Homélie du 28 juillet 2019 (Lc 11, 1-13)

Chanoine Raphaël Duchoud – Hospice du Grand-Saint-Bernard, VS

Frères et sœurs dans le Christ,

L’été se poursuit et voilà que nous vivons le deuxième pèlerinage alpin organisé par l’Hospice du Grand-Saint-Bernard sur un thème qui nous concerne tous : la sainteté avec une invitation pressante à devenir un saint par cette injonction : «Viens, il t’appelle». «Devenir un saint», n’est-ce pas un langage qui peut paraître dépassé dans l’esprit de beaucoup de nos contemporains ? En tout cas, à en juger par des réflexions comme celle-ci, entendues au cours de conversations, on se rend compte à quel point le concept de sainteté est perçu chez beaucoup de personnes, même chez celles qui s’affirment chrétiennes.

Devenir ami de Dieu

Lors d’une préparation au baptême d’un  petit enfant, nous étions arrivés à parler sur le thème de la vocation à la sainteté et j’avais demandé aux parents de chercher deux définitions de la sainteté, l’une en deux mots et la deuxième en trois mots.
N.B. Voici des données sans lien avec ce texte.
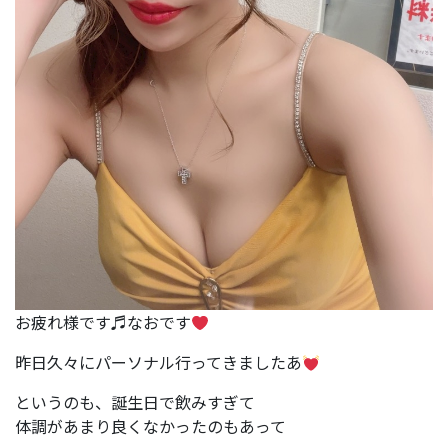
お疲れ様です♬なおです
昨日久々にパーソナル行ってきましたあ
というのも、誕生日で飲みすぎて
体調があまり良くなかったのもあって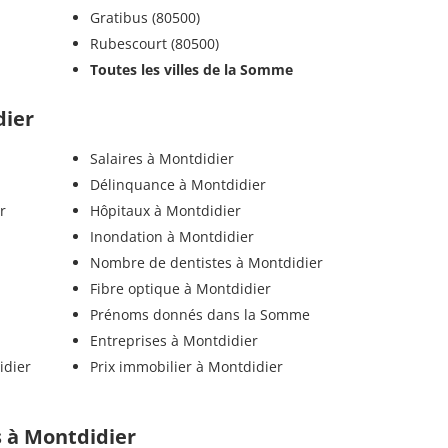
Gratibus (80500)
Rubescourt (80500)
Toutes les villes de la Somme
dier
Salaires à Montdidier
Délinquance à Montdidier
r
Hôpitaux à Montdidier
Inondation à Montdidier
Nombre de dentistes à Montdidier
Fibre optique à Montdidier
Prénoms donnés dans la Somme
Entreprises à Montdidier
idier
Prix immobilier à Montdidier
ls à Montdidier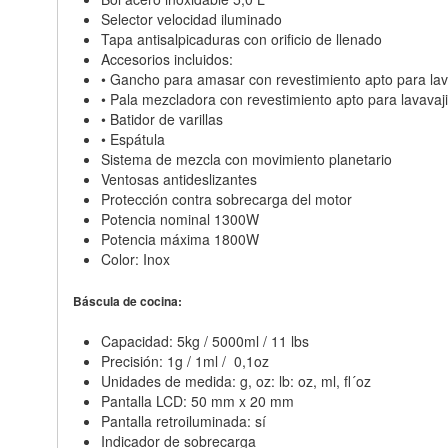
Selector velocidad iluminado
Tapa antisalpicaduras con orificio de llenado
Accesorios incluidos:
• Gancho para amasar con revestimiento apto para lava
• Pala mezcladora con revestimiento apto para lavavaji
• Batidor de varillas
• Espátula
Sistema de mezcla con movimiento planetario
Ventosas antideslizantes
Protección contra sobrecarga del motor
Potencia nominal 1300W
Potencia máxima 1800W
Color: Inox
Báscula de cocina:
Capacidad: 5kg / 5000ml / 11 lbs
Precisión: 1g / 1ml / 0,1oz
Unidades de medida: g, oz: lb: oz, ml, fl´oz
Pantalla LCD: 50 mm x 20 mm
Pantalla retroiluminada: sí
Indicador de sobrecarga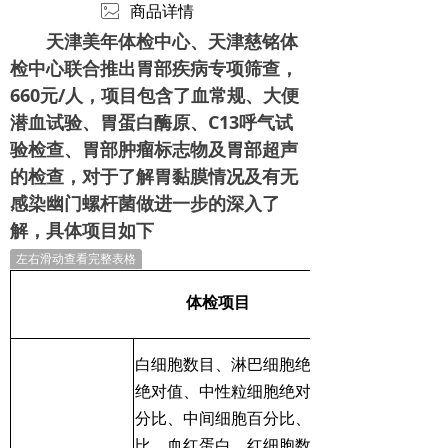
ꂈ
商品详情
天津美年体检中心、天津慈铭体
检中心联合推出胃部疾病专项筛查，
660元/人，项目包含了血常规、大便
潜血试验、胃蛋白酶原、C13呼气试
验检查、胃部肿瘤标志物及胃部超声
的检查，对于了解胃黏膜情况及有无
感染幽门螺杆菌做进一步的深入了
解，具体项目如下
左右滑动查看完整表格
体检项目
白细胞数目、淋巴细胞绝对值、中间细胞
绝对值、中性粒细胞绝对值、淋巴细胞百
分比、中间细胞百分比、中性粒细胞百分
比、血红蛋白、红细胞数目、红细胞压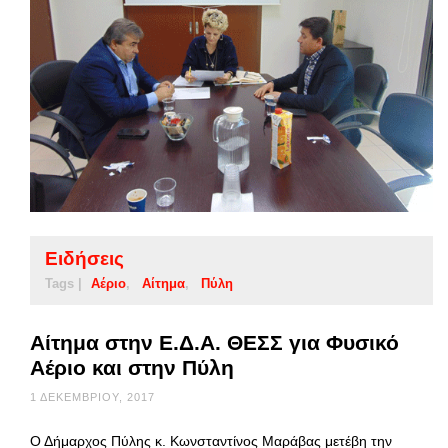
Ειδήσεις
Tags |
Αέριο
Αίτημα
Πύλη
Αίτημα στην Ε.Δ.Α. ΘΕΣΣ για Φυσικό
Αέριο και στην Πύλη
1 ΔΕΚΕΜΒΡΊΟΥ, 2017
Ο Δήμαρχος Πύλης κ. Κωνσταντίνος Μαράβας μετέβη την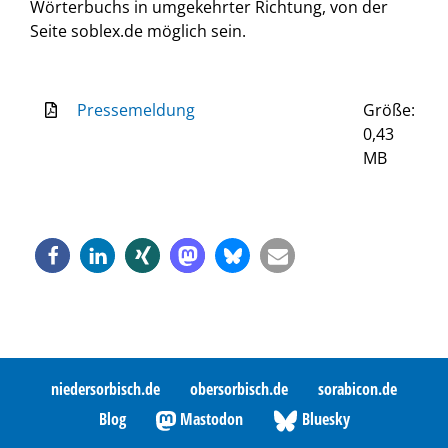
Wörterbuchs in umgekehrter Richtung, von der
Seite soblex.de möglich sein.
Pressemeldung
Größe:
0,43
MB
niedersorbisch.de
obersorbisch.de
sorabicon.de
Blog
Mastodon
Bluesky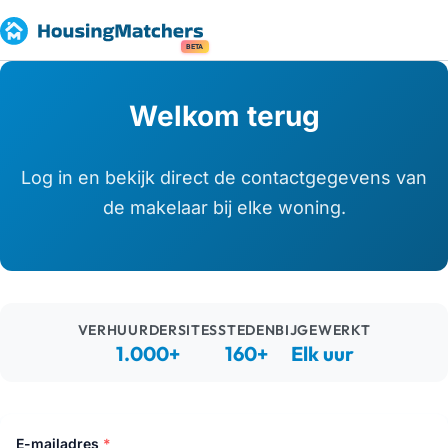
BETA
Welkom terug
Log in en bekijk direct de contactgegevens van
de makelaar bij elke woning.
VERHUURDERSITES
STEDEN
BIJGEWERKT
1.000+
160+
Elk uur
E-mailadres
*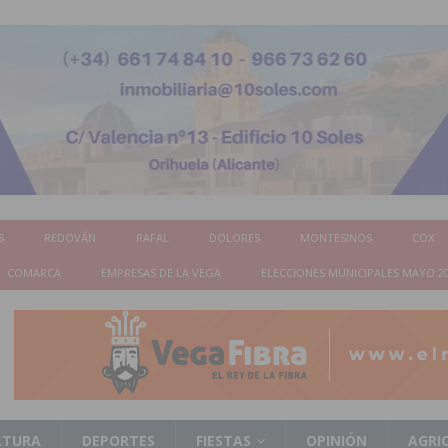
S
REDOVÁN
RAFAL
DOLORES
MONTESINOS
COX
COMARCA
EMPRESAS DE LA VEGA
ELECCIONES MUNICIPALES MAYO 2
LTURA
DEPORTES
FIESTAS
OPINIÓN
AGRI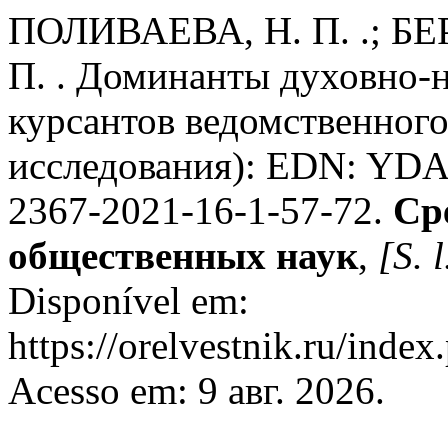
ПОЛИВАЕВА, Н. П. .; БЕ
П. . Доминанты духовно-
курсантов ведомственного
исследования): EDN: YD
2367-2021-16-1-57-72.
Ср
общественных наук
,
[S. l
Disponível em:
https://orelvestnik.ru/index
Acesso em: 9 авг. 2026.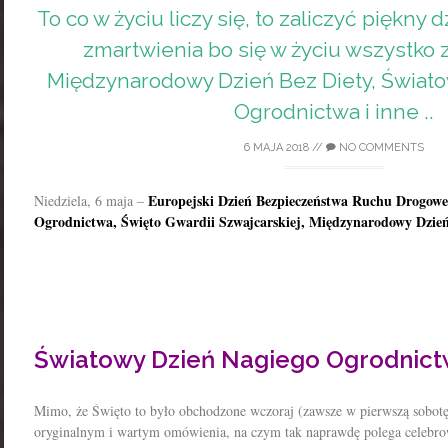
To co w życiu liczy się, to zaliczyć piękny 
zmartwienia bo się w życiu wszystko z
Międzynarodowy Dzień Bez Diety, Świat
Ogrodnictwa i inne ..
6 MAJA 2018
//
NO COMMENTS
Europejski Dzień Bezpieczeństwa Ruchu Drogowe
Niedziela, 6 maja –
Ogrodnictwa, Święto Gwardii Szwajcarskiej, Międzynarodowy Dzień
Światowy Dzień Nagiego Ogrodnic
Mimo, że Święto to było obchodzone wczoraj (zawsze w pierwszą sobotę 
oryginalnym i wartym omówienia, na czym tak naprawdę polega celebro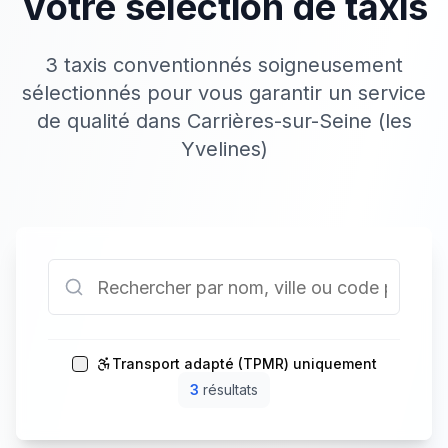
Votre sélection de taxis
3 taxis conventionnés soigneusement
sélectionnés pour vous garantir un service
de qualité dans Carrières-sur-Seine (les
Yvelines)
Transport adapté (TPMR) uniquement
3
résultat
s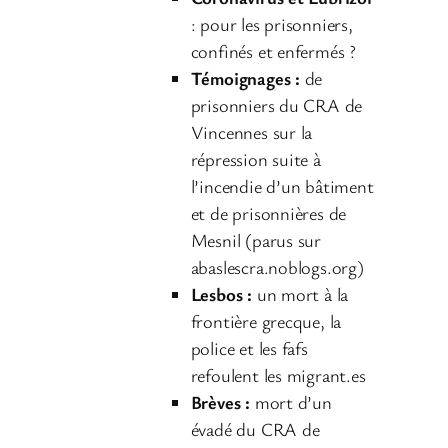
u
: pour les prisonniers,
d
confinés et enfermés ?
i
Témoignages :
de
o
prisonniers du CRA de
Vincennes sur la
répression suite à
l’incendie d’un bâtiment
et de prisonnières de
Mesnil (parus sur
abaslescra.noblogs.org)
Lesbos :
un mort à la
frontière grecque, la
police et les fafs
refoulent les migrant.es
Brèves :
mort d’un
évadé du CRA de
Il n’était pas évident pour eux de donner une réponse aussi succincte mais tout de même, il en est sorti que la sainteté pourrait être le fait d’être «pécheur pardonné» et, par conséquence, devenir «ami de Dieu» ; d’où la réflexion de la maman : « Mais alors, cela nous concerne tous !! » Voilà une perception de la sainteté appréciée à son juste niveau.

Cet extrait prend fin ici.